To do
Reproduce the records that follow exactly; any picture among them stays out.

[[ Supplied data, beginning ]]

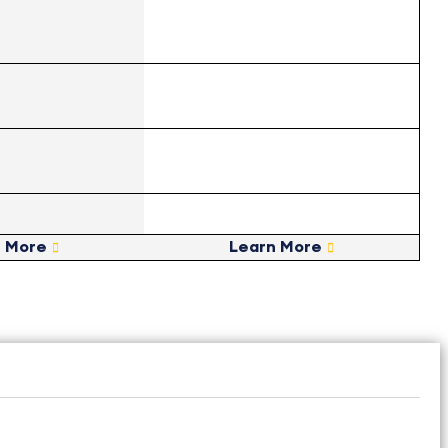
n More
Learn More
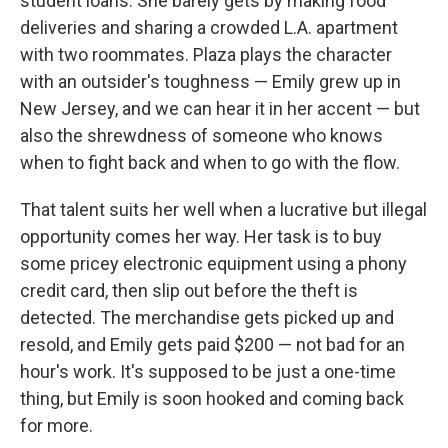
student loans. She barely gets by making food
deliveries and sharing a crowded L.A. apartment
with two roommates. Plaza plays the character
with an outsider's toughness — Emily grew up in
New Jersey, and we can hear it in her accent — but
also the shrewdness of someone who knows
when to fight back and when to go with the flow.
That talent suits her well when a lucrative but illegal
opportunity comes her way. Her task is to buy
some pricey electronic equipment using a phony
credit card, then slip out before the theft is
detected. The merchandise gets picked up and
resold, and Emily gets paid $200 — not bad for an
hour's work. It's supposed to be just a one-time
thing, but Emily is soon hooked and coming back
for more.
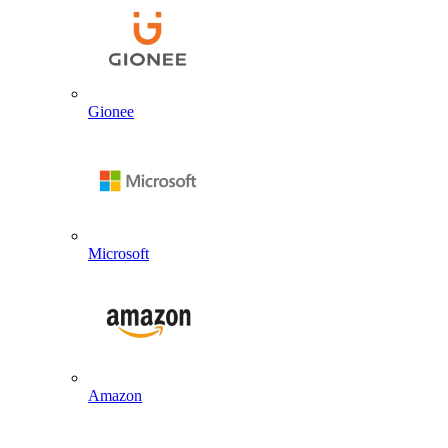
Gionee
Microsoft
Amazon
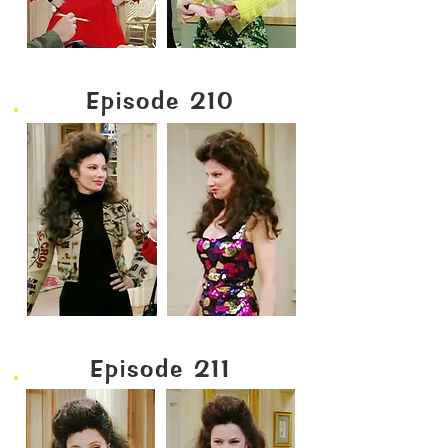
Episode 210
Episode 211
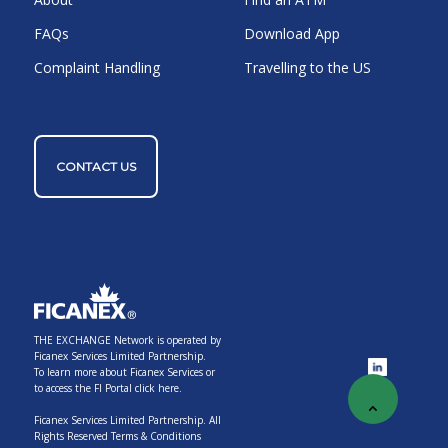
FAQs
Download App
Complaint Handling
Travelling to the US
CONTACT US
THE EXCHANGE Network is operated by
Ficanex Services Limited Partnership.
To learn more about Ficanex Services or
to access the FI Portal
click here.
Ficanex Services Limited Partnership. All
Rights Reserved
Terms & Conditions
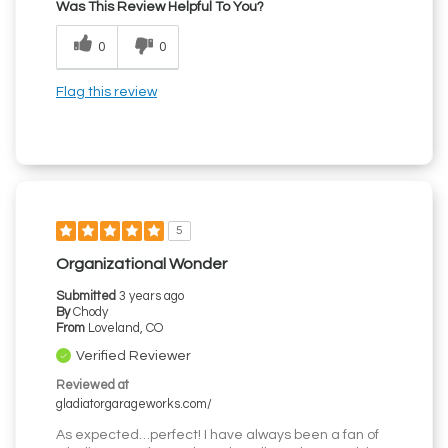
Was This Review Helpful To You?
0
0
Flag this review
5
Organizational Wonder
Submitted
3 years ago
By
Chody
From
Loveland, CO
Verified Reviewer
Reviewed at
gladiatorgarageworks.com/
As expected…perfect! I have always been a fan of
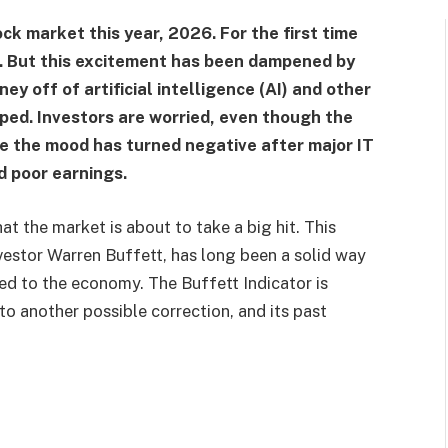
ock market this year, 2026. For the first time
. But this excitement has been dampened by
ey off of artificial intelligence (AI) and other
ped. Investors are worried, even though the
se the mood has turned negative after major IT
d poor earnings.
at the market is about to take a big hit. This
vestor Warren Buffett, has long been a solid way
red to the economy. The Buffett Indicator is
to another possible correction, and its past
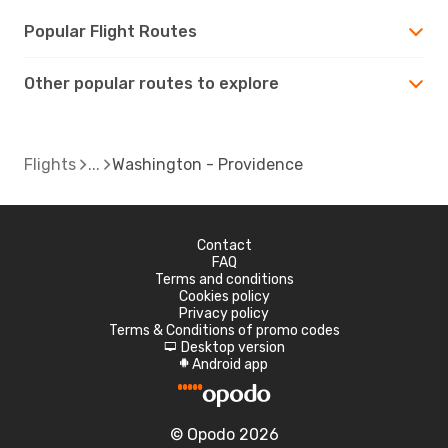
Popular Flight Routes
Other popular routes to explore
Flights
Washington - Providence
Contact
FAQ
Terms and conditions
Cookies policy
Privacy policy
Terms & Conditions of promo codes
Desktop version
d
Android app
A
© Opodo 2026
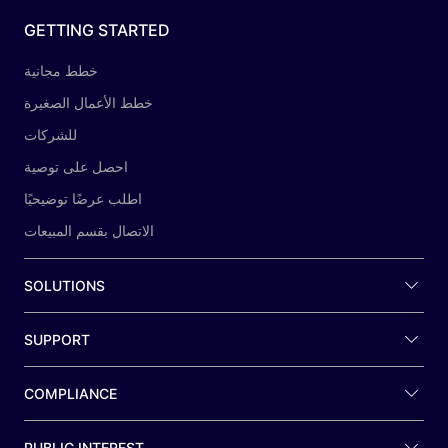
GETTING STARTED
خطط مجانية
خطط الأعمال الصغيرة
للشركات
احصل على توصية
اطلب عرضًا توضيحيًا
الاتصال بقسم المبيعات
SOLUTIONS
SUPPORT
COMPLIANCE
PUBLIC INTEREST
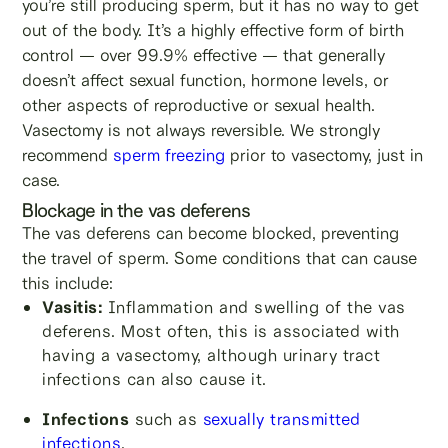
you’re still producing sperm, but it has no way to get
out of the body. It’s a highly effective form of birth
control — over 99.9% effective — that generally
doesn’t affect sexual function, hormone levels, or
other aspects of reproductive or sexual health.
Vasectomy is not always reversible. We strongly
recommend
sperm freezing
prior to vasectomy, just in
case.
Blockage in the vas deferens
The vas deferens can become blocked, preventing
the travel of sperm. Some conditions that can cause
this include:
Vasitis:
Inflammation and swelling of the vas
deferens. Most often, this is associated with
having a vasectomy, although urinary tract
infections can also cause it.
Infections
such as
sexually transmitted
infections
.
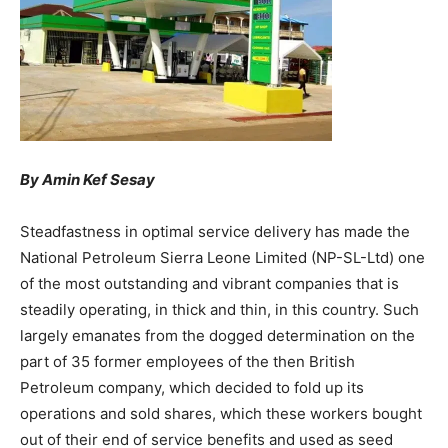
By Amin Kef Sesay
Steadfastness in optimal service delivery has made the
National Petroleum Sierra Leone Limited (NP-SL-Ltd) one
of the most outstanding and vibrant companies that is
steadily operating, in thick and thin, in this country. Such
largely emanates from the dogged determination on the
part of 35 former employees of the then British
Petroleum company, which decided to fold up its
operations and sold shares, which these workers bought
out of their end of service benefits and used as seed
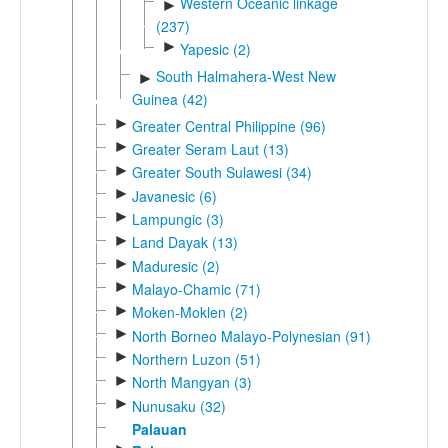
Western Oceanic linkage
►
(237)
►
Yapesic (2)
South Halmahera-West New
►
Guinea (42)
►
Greater Central Philippine (96)
►
Greater Seram Laut (13)
►
Greater South Sulawesi (34)
►
Javanesic (6)
►
Lampungic (3)
►
Land Dayak (13)
►
Maduresic (2)
►
Malayo-Chamic (71)
►
Moken-Moklen (2)
►
North Borneo Malayo-Polynesian (91)
►
Northern Luzon (51)
►
North Mangyan (3)
►
Nunusaku (32)
Palauan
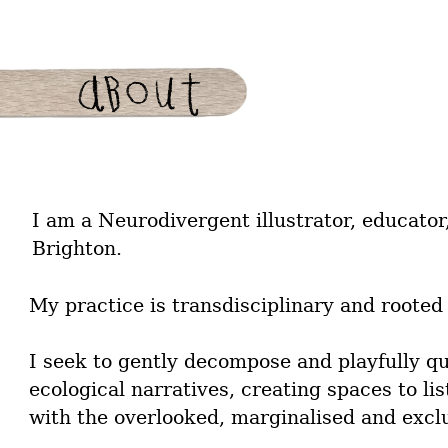
I am a Neurodivergent illustrator, educator
Brighton.
My practice is transdisciplinary and rooted 
I seek to gently decompose and playfully q
ecological narratives, creating spaces to lis
with the overlooked, marginalised and excl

[[ Supplied data, end ]]

Written answer
n More
Learn More
student loans. She barely gets by making food
deliveries and sharing a crowded L.A. apartment
with two roommates. Plaza plays the character
with an outsider's toughness — Emily grew up in
New Jersey, and we can hear it in her accent — but
also the shrewdness of someone who knows
when to fight back and when to go with the flow.
That talent suits her well when a lucrative but illegal
opportunity comes her way. Her task is to buy
some pricey electronic equipment using a phony
credit card, then slip out before the theft is
detected. The merchandise gets picked up and
resold, and Emily gets paid $200 — not bad for an
hour's work. It's supposed to be just a one-time
thing, but Emily is soon hooked and coming back
for more.
Gionee
Microsoft
Amazon
Episode 210
Episode 211
FAQs
Download App
Complaint Handling
Travelling to the US
CONTACT US
THE EXCHANGE Network is operated by
Ficanex Services Limited Partnership.
To learn more about Ficanex Services or
to access the FI Portal
click here.
Ficanex Services Limited Partnership. All
Rights Reserved
Terms & Conditions
Was This Review Helpful To You?
0
0
Flag this review
5
Organizational Wonder
Submitted
3 years ago
By
Chody
From
Loveland, CO
Verified Reviewer
Reviewed at
gladiatorgarageworks.com/
As expected…perfect! I have always been a fan of
ock market this year, 2026. For the first time
. But this excitement has been dampened by
ey off of artificial intelligence (AI) and other
ped. Investors are worried, even though the
se the mood has turned negative after major IT
d poor earnings.
at the market is about to take a big hit. This
vestor Warren Buffett, has long been a solid way
red to the economy. The Buffett Indicator is
to another possible correction, and its past
Popular Flight Routes
Other popular routes to explore
Flights
Washington - Providence
Contact
FAQ
Terms and conditions
Cookies policy
Privacy policy
Terms & Conditions of promo codes
Desktop version
d
Android app
A
© Opodo 2026
GETTING STARTED
خطط مجانية
خطط الأعمال الصغيرة
للشركات
احصل على توصية
اطلب عرضًا توضيحيًا
الاتصال بقسم المبيعات
SOLUTIONS
SUPPORT
COMPLIANCE
PUBLIC INTEREST
you’re still producing sperm, but it has no way to get
out of the body. It’s a highly effective form of birth
control — over 99.9% effective — that generally
doesn’t affect sexual function, hormone levels, or
other aspects of reproductive or sexual health.
Vasectomy is not always reversible. We strongly
recommend
sperm freezing
prior to vasectomy, just in
case.
Blockage in the vas deferens
The vas deferens can become blocked, preventing
the travel of sperm. Some conditions that can cause
this include:
Vasitis:
Inflammation and swelling of the vas
deferens. Most often, this is associated with
having a vasectomy, although urinary tract
infections can also cause it.
Infections
such as
sexually transmitted
infections
.
By Amin Kef Sesay
Steadfastness in optimal service delivery has made the
National Petroleum Sierra Leone Limited (NP-SL-Ltd) one
of the most outstanding and vibrant companies that is
steadily operating, in thick and thin, in this country. Such
largely emanates from the dogged determination on the
part of 35 former employees of the then British
Petroleum company, which decided to fold up its
operations and sold shares, which these workers bought
out of their end of service benefits and used as seed
Western Oceanic linkage
►
(237)
►
Yapesic (2)
South Halmahera-West New
►
Guinea (42)
►
Greater Central Philippine (96)
►
Greater Seram Laut (13)
►
Greater South Sulawesi (34)
►
Javanesic (6)
►
Lampungic (3)
►
Land Dayak (13)
►
Maduresic (2)
►
Malayo-Chamic (71)
►
Moken-Moklen (2)
►
North Borneo Malayo-Polynesian (91)
►
Northern Luzon (51)
►
North Mangyan (3)
►
Nunusaku (32)
Palauan
I am a Neurodivergent illustrator, educator
Brighton.
My practice is transdisciplinary and rooted 
I seek to gently decompose and playfully q
ecological narratives, creating spaces to lis
with the overlooked, marginalised and excl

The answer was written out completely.